(Records for the task begins)

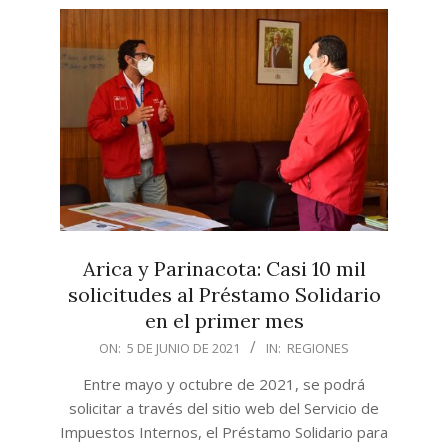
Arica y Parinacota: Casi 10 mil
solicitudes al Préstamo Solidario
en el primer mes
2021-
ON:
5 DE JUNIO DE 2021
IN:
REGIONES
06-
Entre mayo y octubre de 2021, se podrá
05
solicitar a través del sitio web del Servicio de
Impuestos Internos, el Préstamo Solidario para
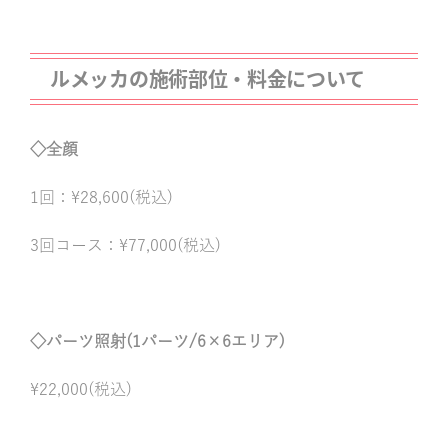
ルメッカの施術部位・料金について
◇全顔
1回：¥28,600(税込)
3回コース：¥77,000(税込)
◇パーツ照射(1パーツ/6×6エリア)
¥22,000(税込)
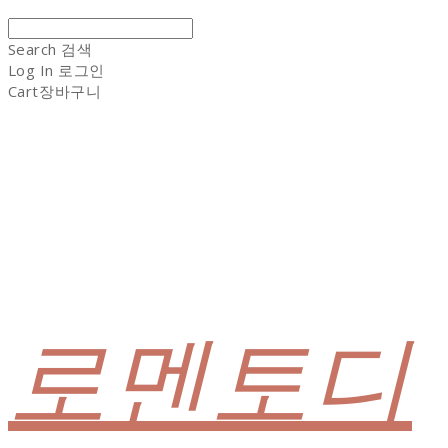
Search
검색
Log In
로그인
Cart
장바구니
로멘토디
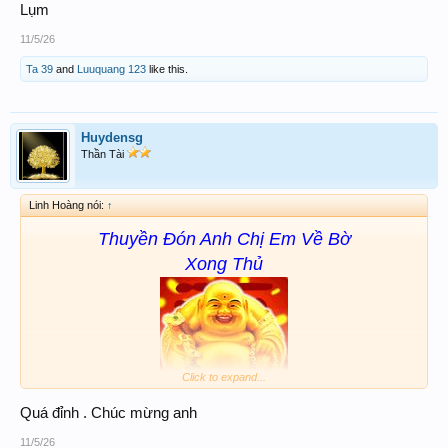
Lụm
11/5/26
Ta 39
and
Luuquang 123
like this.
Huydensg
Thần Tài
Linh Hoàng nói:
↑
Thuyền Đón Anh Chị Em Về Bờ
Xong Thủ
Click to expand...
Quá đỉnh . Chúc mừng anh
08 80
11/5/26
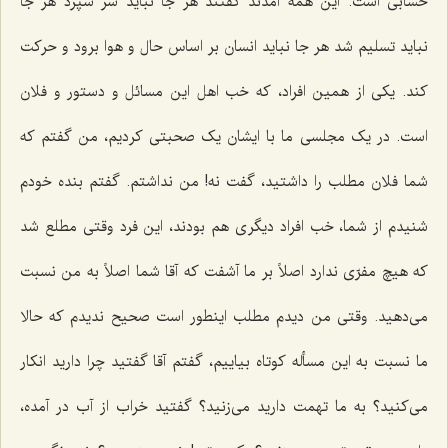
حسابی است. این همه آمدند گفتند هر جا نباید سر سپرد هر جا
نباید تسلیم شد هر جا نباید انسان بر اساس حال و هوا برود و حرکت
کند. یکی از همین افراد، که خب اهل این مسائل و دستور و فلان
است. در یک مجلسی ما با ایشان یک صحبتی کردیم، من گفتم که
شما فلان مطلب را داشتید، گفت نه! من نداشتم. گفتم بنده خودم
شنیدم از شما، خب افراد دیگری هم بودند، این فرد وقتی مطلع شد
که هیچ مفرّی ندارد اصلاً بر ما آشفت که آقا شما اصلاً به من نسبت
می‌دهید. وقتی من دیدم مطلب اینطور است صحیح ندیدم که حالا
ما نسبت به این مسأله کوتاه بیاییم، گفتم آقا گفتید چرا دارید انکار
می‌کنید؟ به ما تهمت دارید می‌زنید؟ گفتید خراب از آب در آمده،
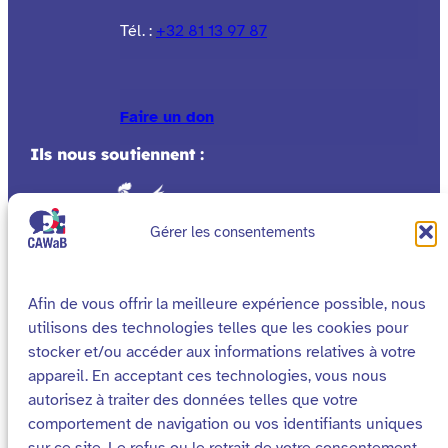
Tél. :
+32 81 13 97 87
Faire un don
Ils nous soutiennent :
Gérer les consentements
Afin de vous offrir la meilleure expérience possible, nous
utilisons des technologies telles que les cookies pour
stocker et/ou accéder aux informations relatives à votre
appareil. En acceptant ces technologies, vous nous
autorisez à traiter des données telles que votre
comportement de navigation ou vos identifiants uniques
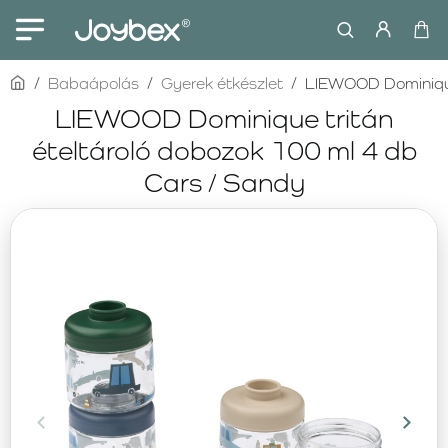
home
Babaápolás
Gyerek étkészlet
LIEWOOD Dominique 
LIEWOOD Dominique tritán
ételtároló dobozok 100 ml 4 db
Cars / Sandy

(Records for the task ends)

> [Task details] If a line above holds the string "Dominique", copy it out.

> [Task answer]
LIEWOOD Dominique 
LIEWOOD Dominique tritán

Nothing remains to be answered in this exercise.